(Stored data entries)
● ● ●

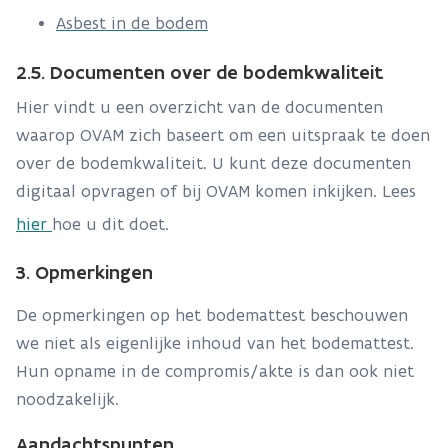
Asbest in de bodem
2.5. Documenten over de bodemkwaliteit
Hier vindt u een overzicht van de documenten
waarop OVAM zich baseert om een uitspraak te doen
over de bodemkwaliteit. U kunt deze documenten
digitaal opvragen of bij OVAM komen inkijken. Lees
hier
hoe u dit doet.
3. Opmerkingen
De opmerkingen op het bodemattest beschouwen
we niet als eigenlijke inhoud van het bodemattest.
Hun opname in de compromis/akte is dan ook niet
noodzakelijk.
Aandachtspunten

● ● ●

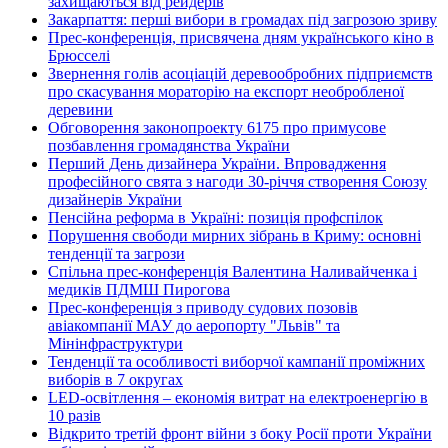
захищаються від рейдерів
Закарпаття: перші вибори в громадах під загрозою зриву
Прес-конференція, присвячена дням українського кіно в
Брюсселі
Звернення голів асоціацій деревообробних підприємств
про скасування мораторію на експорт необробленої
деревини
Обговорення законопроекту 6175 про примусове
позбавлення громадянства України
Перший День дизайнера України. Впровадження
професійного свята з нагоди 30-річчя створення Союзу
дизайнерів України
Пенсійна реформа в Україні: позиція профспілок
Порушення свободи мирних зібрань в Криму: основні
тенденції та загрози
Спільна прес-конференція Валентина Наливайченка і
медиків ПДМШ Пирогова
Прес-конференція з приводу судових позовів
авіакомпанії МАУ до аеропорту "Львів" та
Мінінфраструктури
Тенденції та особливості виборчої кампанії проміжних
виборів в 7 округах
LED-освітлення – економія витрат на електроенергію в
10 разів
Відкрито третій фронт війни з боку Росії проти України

● ● ●

WHAT THE EXERCISE ASKS:
Using the data above, repeat exactly the lines that begin at the line with "Перший День дизайнера України. Впровадження" and end at the line with "Відкрито третій фронт", both ends included.

WORKED SOLUTION:
Перший День дизайнера України. Впровадження
професійного свята з нагоди 30-річчя створення Союзу
дизайнерів України
Пенсійна реформа в Україні: позиція профспілок
Порушення свободи мирних зібрань в Криму: основні
тенденції та загрози
Спільна прес-конференція Валентина Наливайченка і
медиків ПДМШ Пирогова
Прес-конференція з приводу судових позовів
авіакомпанії МАУ до аеропорту "Львів" та
Мінінфраструктури
Тенденції та особливості виборчої кампанії проміжних
виборів в 7 округах
LED-освітлення – економія витрат на електроенергію в
10 разів
Відкрито третій фронт війни з боку Росії проти України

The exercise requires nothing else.